FINANCE Minister Michael Noonan said yesterday that he plans to "commence conversations" with European colleagues next week in Luxembourg on restructuring promissory notes used to bail out the former Anglo Irish Bank.
The Government has made a deal on the promissory notes a cornerstone of the country's economic policy. Repayments cost the State around €3.1bn a year and many economists say it will be impossible for the Government to meet its targets without some sort of arrangement to reduce the annual repayments.
Mr Noonan said he presumed "all hands are on deck dealing with Spain and Greece" but added that the Government will table a so-called technical paper on promissory notes as a policy paper once it is completed.
Experts from the commission, the ECB and the IMF have been meeting in Brussels at Mr Noonan's request to discuss possible solutions to the problem.
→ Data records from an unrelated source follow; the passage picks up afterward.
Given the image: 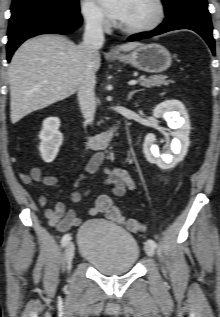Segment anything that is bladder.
<instances>
[{
    "label": "bladder",
    "mask_w": 220,
    "mask_h": 317,
    "mask_svg": "<svg viewBox=\"0 0 220 317\" xmlns=\"http://www.w3.org/2000/svg\"><path fill=\"white\" fill-rule=\"evenodd\" d=\"M79 256L106 275L129 273L140 257L137 240L111 221L90 219L77 232Z\"/></svg>",
    "instance_id": "bladder-1"
}]
</instances>
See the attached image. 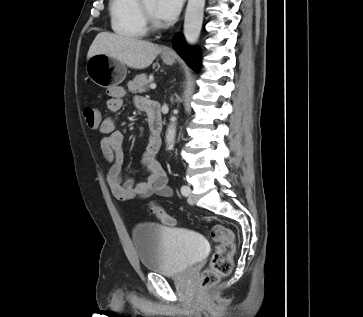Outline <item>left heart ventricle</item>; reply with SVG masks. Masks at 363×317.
<instances>
[{
    "label": "left heart ventricle",
    "instance_id": "left-heart-ventricle-1",
    "mask_svg": "<svg viewBox=\"0 0 363 317\" xmlns=\"http://www.w3.org/2000/svg\"><path fill=\"white\" fill-rule=\"evenodd\" d=\"M144 5L147 10L159 21L156 15V0H144Z\"/></svg>",
    "mask_w": 363,
    "mask_h": 317
}]
</instances>
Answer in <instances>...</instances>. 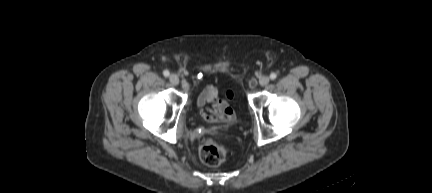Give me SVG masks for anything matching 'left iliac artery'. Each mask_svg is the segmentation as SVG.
<instances>
[{"mask_svg": "<svg viewBox=\"0 0 432 193\" xmlns=\"http://www.w3.org/2000/svg\"><path fill=\"white\" fill-rule=\"evenodd\" d=\"M277 78V74L276 73H271L270 74V79L271 80H275Z\"/></svg>", "mask_w": 432, "mask_h": 193, "instance_id": "1", "label": "left iliac artery"}]
</instances>
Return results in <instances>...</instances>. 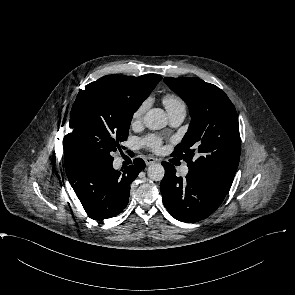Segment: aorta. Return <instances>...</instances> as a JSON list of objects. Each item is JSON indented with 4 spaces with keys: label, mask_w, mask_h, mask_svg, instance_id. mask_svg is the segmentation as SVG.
Returning <instances> with one entry per match:
<instances>
[{
    "label": "aorta",
    "mask_w": 295,
    "mask_h": 295,
    "mask_svg": "<svg viewBox=\"0 0 295 295\" xmlns=\"http://www.w3.org/2000/svg\"><path fill=\"white\" fill-rule=\"evenodd\" d=\"M144 124L151 130L164 128L167 125V116L164 110L160 108L150 109L144 116ZM147 174L151 180L161 181L164 177L165 170L161 164L155 163L148 167Z\"/></svg>",
    "instance_id": "1"
}]
</instances>
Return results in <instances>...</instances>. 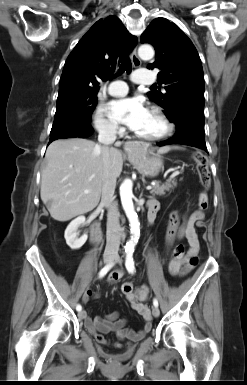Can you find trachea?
I'll return each mask as SVG.
<instances>
[{"label":"trachea","instance_id":"3493384b","mask_svg":"<svg viewBox=\"0 0 247 385\" xmlns=\"http://www.w3.org/2000/svg\"><path fill=\"white\" fill-rule=\"evenodd\" d=\"M132 70V64L131 61L128 57H125L124 60L122 61L120 67H119V73L122 74L125 71L127 73H130Z\"/></svg>","mask_w":247,"mask_h":385}]
</instances>
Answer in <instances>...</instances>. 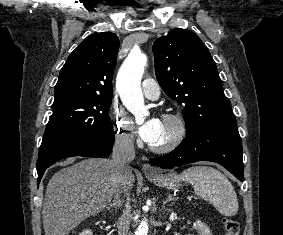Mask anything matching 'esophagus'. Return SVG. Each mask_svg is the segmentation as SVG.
Here are the masks:
<instances>
[{
  "label": "esophagus",
  "instance_id": "esophagus-1",
  "mask_svg": "<svg viewBox=\"0 0 283 235\" xmlns=\"http://www.w3.org/2000/svg\"><path fill=\"white\" fill-rule=\"evenodd\" d=\"M142 171L144 174H154L155 170L149 163H144L142 166Z\"/></svg>",
  "mask_w": 283,
  "mask_h": 235
}]
</instances>
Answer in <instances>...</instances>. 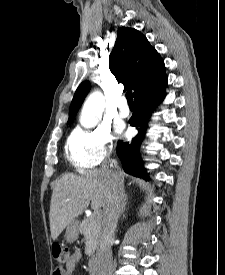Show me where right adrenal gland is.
<instances>
[{
	"label": "right adrenal gland",
	"instance_id": "1",
	"mask_svg": "<svg viewBox=\"0 0 225 275\" xmlns=\"http://www.w3.org/2000/svg\"><path fill=\"white\" fill-rule=\"evenodd\" d=\"M126 205H127V195H124V198H123V200L121 202V206H120L119 217H121L122 214L124 213Z\"/></svg>",
	"mask_w": 225,
	"mask_h": 275
}]
</instances>
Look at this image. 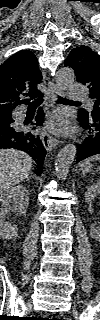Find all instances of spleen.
<instances>
[{
    "label": "spleen",
    "mask_w": 100,
    "mask_h": 320,
    "mask_svg": "<svg viewBox=\"0 0 100 320\" xmlns=\"http://www.w3.org/2000/svg\"><path fill=\"white\" fill-rule=\"evenodd\" d=\"M99 159H100V157L98 155L89 157L88 159L85 160L83 165H86V164L90 163L91 161H98Z\"/></svg>",
    "instance_id": "spleen-1"
}]
</instances>
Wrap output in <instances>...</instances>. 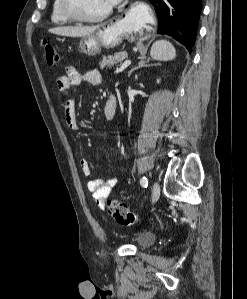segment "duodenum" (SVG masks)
Masks as SVG:
<instances>
[{
    "mask_svg": "<svg viewBox=\"0 0 247 299\" xmlns=\"http://www.w3.org/2000/svg\"><path fill=\"white\" fill-rule=\"evenodd\" d=\"M116 113V103L113 101H108L104 108V117L106 120H111Z\"/></svg>",
    "mask_w": 247,
    "mask_h": 299,
    "instance_id": "duodenum-1",
    "label": "duodenum"
}]
</instances>
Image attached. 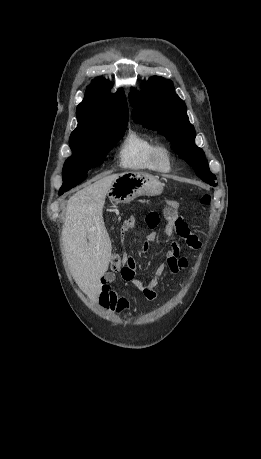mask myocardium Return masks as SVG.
<instances>
[{
  "mask_svg": "<svg viewBox=\"0 0 261 459\" xmlns=\"http://www.w3.org/2000/svg\"><path fill=\"white\" fill-rule=\"evenodd\" d=\"M153 161L155 168L161 173H170L174 166V156L171 149L164 144H158L154 150ZM166 161V165H163Z\"/></svg>",
  "mask_w": 261,
  "mask_h": 459,
  "instance_id": "1",
  "label": "myocardium"
}]
</instances>
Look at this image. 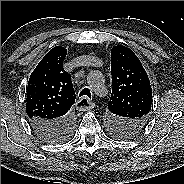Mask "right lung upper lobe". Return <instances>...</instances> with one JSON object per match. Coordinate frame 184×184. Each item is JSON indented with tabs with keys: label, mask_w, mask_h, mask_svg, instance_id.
<instances>
[{
	"label": "right lung upper lobe",
	"mask_w": 184,
	"mask_h": 184,
	"mask_svg": "<svg viewBox=\"0 0 184 184\" xmlns=\"http://www.w3.org/2000/svg\"><path fill=\"white\" fill-rule=\"evenodd\" d=\"M67 50L56 46L39 62L28 81L26 112L30 120L58 121L75 102L71 75L63 69Z\"/></svg>",
	"instance_id": "1"
}]
</instances>
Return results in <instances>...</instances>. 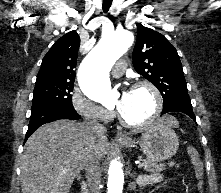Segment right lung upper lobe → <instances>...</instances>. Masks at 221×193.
Here are the masks:
<instances>
[{
    "label": "right lung upper lobe",
    "instance_id": "cb5924a9",
    "mask_svg": "<svg viewBox=\"0 0 221 193\" xmlns=\"http://www.w3.org/2000/svg\"><path fill=\"white\" fill-rule=\"evenodd\" d=\"M79 45L75 30L58 39L42 60L36 84L74 83Z\"/></svg>",
    "mask_w": 221,
    "mask_h": 193
}]
</instances>
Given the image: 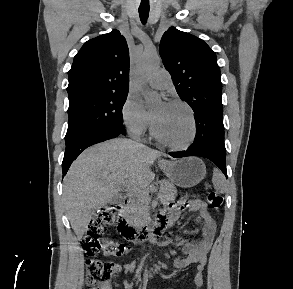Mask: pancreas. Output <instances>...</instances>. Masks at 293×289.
I'll return each instance as SVG.
<instances>
[{"instance_id":"obj_1","label":"pancreas","mask_w":293,"mask_h":289,"mask_svg":"<svg viewBox=\"0 0 293 289\" xmlns=\"http://www.w3.org/2000/svg\"><path fill=\"white\" fill-rule=\"evenodd\" d=\"M159 196L162 201L174 200L177 195V190L173 183L169 181L160 182ZM150 197L148 192H140L134 194L130 203L124 211L128 221L136 227L143 226L149 220L148 204Z\"/></svg>"}]
</instances>
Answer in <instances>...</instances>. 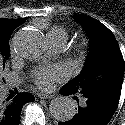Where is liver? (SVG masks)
Returning a JSON list of instances; mask_svg holds the SVG:
<instances>
[{"label": "liver", "mask_w": 125, "mask_h": 125, "mask_svg": "<svg viewBox=\"0 0 125 125\" xmlns=\"http://www.w3.org/2000/svg\"><path fill=\"white\" fill-rule=\"evenodd\" d=\"M1 67H2V64H1V62H0V70H1Z\"/></svg>", "instance_id": "6515ba94"}]
</instances>
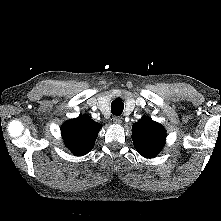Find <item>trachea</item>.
<instances>
[{
	"instance_id": "obj_1",
	"label": "trachea",
	"mask_w": 221,
	"mask_h": 221,
	"mask_svg": "<svg viewBox=\"0 0 221 221\" xmlns=\"http://www.w3.org/2000/svg\"><path fill=\"white\" fill-rule=\"evenodd\" d=\"M124 109V103L117 98L111 103V111L113 115L120 116Z\"/></svg>"
}]
</instances>
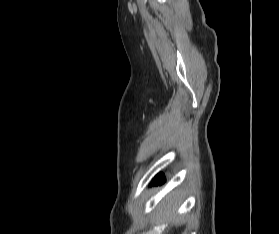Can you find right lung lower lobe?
<instances>
[{
    "mask_svg": "<svg viewBox=\"0 0 279 234\" xmlns=\"http://www.w3.org/2000/svg\"><path fill=\"white\" fill-rule=\"evenodd\" d=\"M165 181V178H164V174L163 173H159L158 175L155 176L154 178V184H161Z\"/></svg>",
    "mask_w": 279,
    "mask_h": 234,
    "instance_id": "obj_1",
    "label": "right lung lower lobe"
}]
</instances>
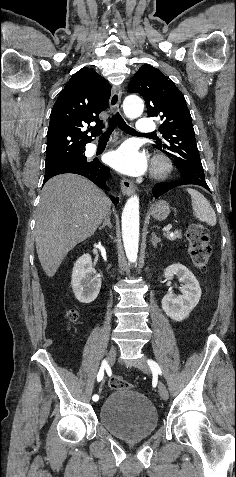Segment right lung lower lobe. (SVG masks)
I'll return each instance as SVG.
<instances>
[{
	"mask_svg": "<svg viewBox=\"0 0 236 477\" xmlns=\"http://www.w3.org/2000/svg\"><path fill=\"white\" fill-rule=\"evenodd\" d=\"M64 173H74L82 175L91 180L100 188L109 190L108 186L106 185V181L111 176L110 169L107 166H104L98 159H94L93 161L87 162L85 164L68 165L45 169L44 183L48 181L51 177ZM111 200L114 204L118 203V198L111 196Z\"/></svg>",
	"mask_w": 236,
	"mask_h": 477,
	"instance_id": "1",
	"label": "right lung lower lobe"
}]
</instances>
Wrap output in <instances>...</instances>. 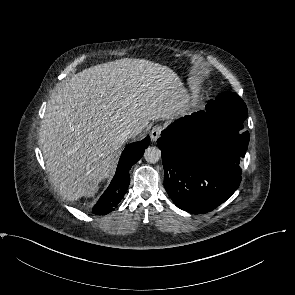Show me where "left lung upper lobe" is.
Listing matches in <instances>:
<instances>
[{
  "label": "left lung upper lobe",
  "instance_id": "left-lung-upper-lobe-1",
  "mask_svg": "<svg viewBox=\"0 0 295 295\" xmlns=\"http://www.w3.org/2000/svg\"><path fill=\"white\" fill-rule=\"evenodd\" d=\"M211 109L219 114L245 120L248 110L244 101L232 92H224L212 101Z\"/></svg>",
  "mask_w": 295,
  "mask_h": 295
}]
</instances>
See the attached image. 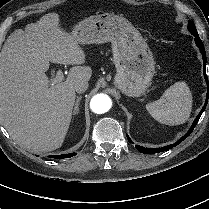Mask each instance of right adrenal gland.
<instances>
[{"instance_id":"obj_1","label":"right adrenal gland","mask_w":209,"mask_h":209,"mask_svg":"<svg viewBox=\"0 0 209 209\" xmlns=\"http://www.w3.org/2000/svg\"><path fill=\"white\" fill-rule=\"evenodd\" d=\"M82 99V96L77 97L76 101H75V105H74V109H73V115L78 114L79 112V103Z\"/></svg>"}]
</instances>
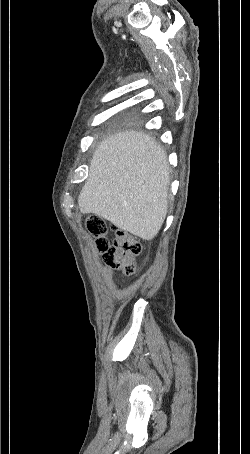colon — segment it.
Wrapping results in <instances>:
<instances>
[{
    "instance_id": "colon-1",
    "label": "colon",
    "mask_w": 250,
    "mask_h": 454,
    "mask_svg": "<svg viewBox=\"0 0 250 454\" xmlns=\"http://www.w3.org/2000/svg\"><path fill=\"white\" fill-rule=\"evenodd\" d=\"M86 227L95 238L98 251L101 253L109 271H121L125 275L135 272L134 257L141 253V244L130 234L118 231L112 243L107 240L108 225L96 216L88 218Z\"/></svg>"
}]
</instances>
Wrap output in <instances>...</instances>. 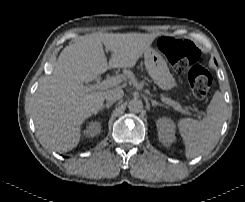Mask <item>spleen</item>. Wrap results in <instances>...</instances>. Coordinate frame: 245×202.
Listing matches in <instances>:
<instances>
[{
    "mask_svg": "<svg viewBox=\"0 0 245 202\" xmlns=\"http://www.w3.org/2000/svg\"><path fill=\"white\" fill-rule=\"evenodd\" d=\"M225 109L223 94L217 91L201 121L191 118L178 120L179 133L184 141L188 159L199 156L213 146L225 119Z\"/></svg>",
    "mask_w": 245,
    "mask_h": 202,
    "instance_id": "spleen-1",
    "label": "spleen"
}]
</instances>
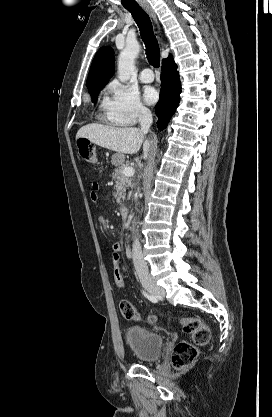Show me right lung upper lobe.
I'll list each match as a JSON object with an SVG mask.
<instances>
[{
  "label": "right lung upper lobe",
  "instance_id": "cb5924a9",
  "mask_svg": "<svg viewBox=\"0 0 272 417\" xmlns=\"http://www.w3.org/2000/svg\"><path fill=\"white\" fill-rule=\"evenodd\" d=\"M114 72V55L111 47H102L96 53L87 79L88 91L102 89Z\"/></svg>",
  "mask_w": 272,
  "mask_h": 417
}]
</instances>
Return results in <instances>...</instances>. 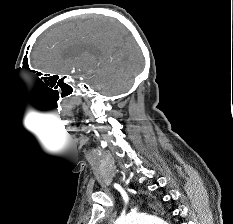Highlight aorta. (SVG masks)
Returning a JSON list of instances; mask_svg holds the SVG:
<instances>
[{
  "label": "aorta",
  "instance_id": "aorta-1",
  "mask_svg": "<svg viewBox=\"0 0 233 224\" xmlns=\"http://www.w3.org/2000/svg\"><path fill=\"white\" fill-rule=\"evenodd\" d=\"M114 224H168L163 219L143 213L128 214L118 218Z\"/></svg>",
  "mask_w": 233,
  "mask_h": 224
}]
</instances>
Any changes on the promissory notes will require agreement from all 27 EU member states, Mr Noonan told a hearing of the Oireachtas sub-committee on finance to discuss the ESM Bill.
At the committee, the minister said there is "significant support" among some European nations to fund the banks directly from the ESM so they won't appear on sovereign balance sheets but conceded "there wouldn't be lot of support for that among the triple-A rated countries".
"Of course Europe is a democracy of democracies but the people who pay the piper have a stronger say on matters like this."
Mr Noonan's comments came hours after the IMF approved a €1.4bn disbursement to Ireland but warned that the eurozone debt crisis could dampen Ireland's export-led recovery.
"Ireland's policy implementation has continued to be steadfast and ownership of the programme remains strong despite the considerable challenges the country is facing," the IMF said.
"However, as financial tensions in the euro area have resurfaced, Irish sovereign bond spreads have risen in recent months to exceed the level at the outset of the EU-IMF programme," the fund added.
Growth and jobs
The IMF said bolstering growth and job creation is essential and warned that the Government should "avoid unemployment traps in the social-payments structure".
The economy will expand 0.5pc this year compared with 0.7pc last year, it added. The fund noted that the Government has brought overspending seen earlier this year under control and praised the progress of financial sector and structural reforms.
"Approaching the halfway mark of its EU/IMF-supported programme, Ireland has once more met all programme targets," IMF official David Lipton said.
"This attests to the Irish authorities' steadfast policy implementation in the face of headwinds from renewed financial stress in the euro area, which has led to a significant rise in Ireland's bond spreads."